Only the lines that include "Email" should be copied from the data below.

** Opening PROVIDED RECORDS block **

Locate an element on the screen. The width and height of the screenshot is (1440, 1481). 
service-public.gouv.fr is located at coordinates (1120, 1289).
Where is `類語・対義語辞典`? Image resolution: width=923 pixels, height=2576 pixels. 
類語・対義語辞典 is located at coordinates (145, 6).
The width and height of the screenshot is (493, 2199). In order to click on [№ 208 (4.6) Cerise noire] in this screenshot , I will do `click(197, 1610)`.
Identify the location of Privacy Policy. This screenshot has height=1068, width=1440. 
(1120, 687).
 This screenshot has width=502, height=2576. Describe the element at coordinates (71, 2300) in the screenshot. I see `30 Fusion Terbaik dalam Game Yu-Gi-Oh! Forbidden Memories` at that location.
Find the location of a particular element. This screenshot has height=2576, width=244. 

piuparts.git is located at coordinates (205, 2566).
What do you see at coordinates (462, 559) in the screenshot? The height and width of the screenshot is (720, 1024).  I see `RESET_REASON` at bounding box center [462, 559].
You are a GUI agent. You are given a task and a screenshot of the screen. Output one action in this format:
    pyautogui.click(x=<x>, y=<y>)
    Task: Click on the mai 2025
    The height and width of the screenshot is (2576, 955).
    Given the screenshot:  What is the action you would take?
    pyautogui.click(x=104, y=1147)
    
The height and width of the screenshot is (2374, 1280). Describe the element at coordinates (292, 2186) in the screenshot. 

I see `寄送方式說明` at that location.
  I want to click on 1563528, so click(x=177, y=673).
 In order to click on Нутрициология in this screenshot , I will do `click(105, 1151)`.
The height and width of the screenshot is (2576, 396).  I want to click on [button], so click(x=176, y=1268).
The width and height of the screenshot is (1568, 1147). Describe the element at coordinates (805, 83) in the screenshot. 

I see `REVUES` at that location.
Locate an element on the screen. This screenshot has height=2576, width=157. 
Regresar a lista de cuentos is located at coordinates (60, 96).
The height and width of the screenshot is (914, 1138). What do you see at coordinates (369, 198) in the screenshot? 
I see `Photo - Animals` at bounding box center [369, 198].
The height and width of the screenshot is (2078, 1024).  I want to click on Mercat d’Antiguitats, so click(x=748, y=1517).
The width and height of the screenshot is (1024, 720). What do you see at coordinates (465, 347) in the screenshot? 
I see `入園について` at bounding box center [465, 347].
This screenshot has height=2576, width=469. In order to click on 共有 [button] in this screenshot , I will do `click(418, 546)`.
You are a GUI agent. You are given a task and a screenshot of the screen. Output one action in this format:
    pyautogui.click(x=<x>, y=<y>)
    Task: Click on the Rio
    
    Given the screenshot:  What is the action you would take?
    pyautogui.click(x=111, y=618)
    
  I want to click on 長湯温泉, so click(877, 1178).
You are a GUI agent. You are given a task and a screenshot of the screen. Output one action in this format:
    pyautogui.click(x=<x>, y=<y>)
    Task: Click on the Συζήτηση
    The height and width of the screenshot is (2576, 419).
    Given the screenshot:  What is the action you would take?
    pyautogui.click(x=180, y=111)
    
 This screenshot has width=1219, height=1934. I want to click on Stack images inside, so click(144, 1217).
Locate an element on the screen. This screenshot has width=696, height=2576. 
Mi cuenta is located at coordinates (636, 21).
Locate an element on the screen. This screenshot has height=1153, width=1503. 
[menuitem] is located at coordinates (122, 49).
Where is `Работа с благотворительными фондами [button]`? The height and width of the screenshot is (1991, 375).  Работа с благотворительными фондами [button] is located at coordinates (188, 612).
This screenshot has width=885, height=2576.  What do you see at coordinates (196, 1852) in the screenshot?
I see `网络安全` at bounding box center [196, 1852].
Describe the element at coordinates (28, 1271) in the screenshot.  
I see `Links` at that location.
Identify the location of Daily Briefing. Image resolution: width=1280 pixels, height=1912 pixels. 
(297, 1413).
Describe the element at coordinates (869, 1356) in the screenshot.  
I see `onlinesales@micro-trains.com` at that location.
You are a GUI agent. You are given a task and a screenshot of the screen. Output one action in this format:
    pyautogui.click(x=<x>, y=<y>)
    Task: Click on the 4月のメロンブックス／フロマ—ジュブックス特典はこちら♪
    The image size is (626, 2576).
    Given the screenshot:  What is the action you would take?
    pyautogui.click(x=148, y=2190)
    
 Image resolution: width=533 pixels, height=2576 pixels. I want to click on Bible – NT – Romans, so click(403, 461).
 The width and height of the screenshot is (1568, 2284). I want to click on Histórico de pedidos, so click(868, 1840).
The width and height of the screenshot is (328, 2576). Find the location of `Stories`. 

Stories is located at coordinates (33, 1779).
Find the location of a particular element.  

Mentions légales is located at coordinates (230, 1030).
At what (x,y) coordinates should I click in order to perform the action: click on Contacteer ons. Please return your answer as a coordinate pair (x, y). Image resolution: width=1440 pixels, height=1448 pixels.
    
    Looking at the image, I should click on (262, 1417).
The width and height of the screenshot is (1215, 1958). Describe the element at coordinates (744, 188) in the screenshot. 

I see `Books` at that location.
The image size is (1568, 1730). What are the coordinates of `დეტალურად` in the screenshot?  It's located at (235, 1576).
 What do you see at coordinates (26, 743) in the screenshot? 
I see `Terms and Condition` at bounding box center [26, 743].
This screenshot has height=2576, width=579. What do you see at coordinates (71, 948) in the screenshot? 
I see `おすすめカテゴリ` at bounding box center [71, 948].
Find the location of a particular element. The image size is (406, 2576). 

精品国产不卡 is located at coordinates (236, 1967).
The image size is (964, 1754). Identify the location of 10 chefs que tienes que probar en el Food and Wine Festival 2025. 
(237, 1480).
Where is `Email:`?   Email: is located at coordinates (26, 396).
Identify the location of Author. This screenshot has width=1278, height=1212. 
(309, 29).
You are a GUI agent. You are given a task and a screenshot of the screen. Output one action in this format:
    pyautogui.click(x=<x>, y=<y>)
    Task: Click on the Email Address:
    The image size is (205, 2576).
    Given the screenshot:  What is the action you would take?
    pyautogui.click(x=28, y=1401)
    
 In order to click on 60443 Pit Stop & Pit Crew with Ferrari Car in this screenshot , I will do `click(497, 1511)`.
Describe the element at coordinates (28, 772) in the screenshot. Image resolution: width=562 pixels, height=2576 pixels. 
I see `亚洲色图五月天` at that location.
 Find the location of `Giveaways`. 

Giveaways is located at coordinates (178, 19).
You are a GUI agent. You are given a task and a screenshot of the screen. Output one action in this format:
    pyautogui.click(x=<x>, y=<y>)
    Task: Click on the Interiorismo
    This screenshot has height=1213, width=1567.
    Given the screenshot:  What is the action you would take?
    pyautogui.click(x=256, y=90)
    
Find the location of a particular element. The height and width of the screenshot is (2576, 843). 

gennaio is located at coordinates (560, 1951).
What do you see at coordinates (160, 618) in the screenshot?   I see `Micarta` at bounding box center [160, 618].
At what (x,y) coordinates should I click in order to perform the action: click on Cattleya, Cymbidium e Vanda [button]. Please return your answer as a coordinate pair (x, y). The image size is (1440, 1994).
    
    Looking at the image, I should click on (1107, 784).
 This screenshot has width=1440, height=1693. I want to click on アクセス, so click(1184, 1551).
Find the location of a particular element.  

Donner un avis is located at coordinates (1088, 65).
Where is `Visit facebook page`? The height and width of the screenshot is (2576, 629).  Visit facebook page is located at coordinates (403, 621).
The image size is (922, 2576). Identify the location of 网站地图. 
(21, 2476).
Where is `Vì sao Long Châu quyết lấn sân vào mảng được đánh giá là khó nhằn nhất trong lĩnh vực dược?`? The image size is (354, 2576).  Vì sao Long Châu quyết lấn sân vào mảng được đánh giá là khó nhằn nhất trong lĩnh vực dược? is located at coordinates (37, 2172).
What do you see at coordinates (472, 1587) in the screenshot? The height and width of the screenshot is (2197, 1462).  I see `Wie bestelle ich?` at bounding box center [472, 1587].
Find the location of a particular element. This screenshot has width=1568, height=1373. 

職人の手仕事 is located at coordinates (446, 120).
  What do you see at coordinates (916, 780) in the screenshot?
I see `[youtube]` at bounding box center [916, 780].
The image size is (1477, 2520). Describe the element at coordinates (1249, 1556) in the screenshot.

** Closing PROVIDED RECORDS block **

• [TASK ANSWER]
Where is `Email:`?   Email: is located at coordinates (26, 396).
    Task: Click on the Email Address:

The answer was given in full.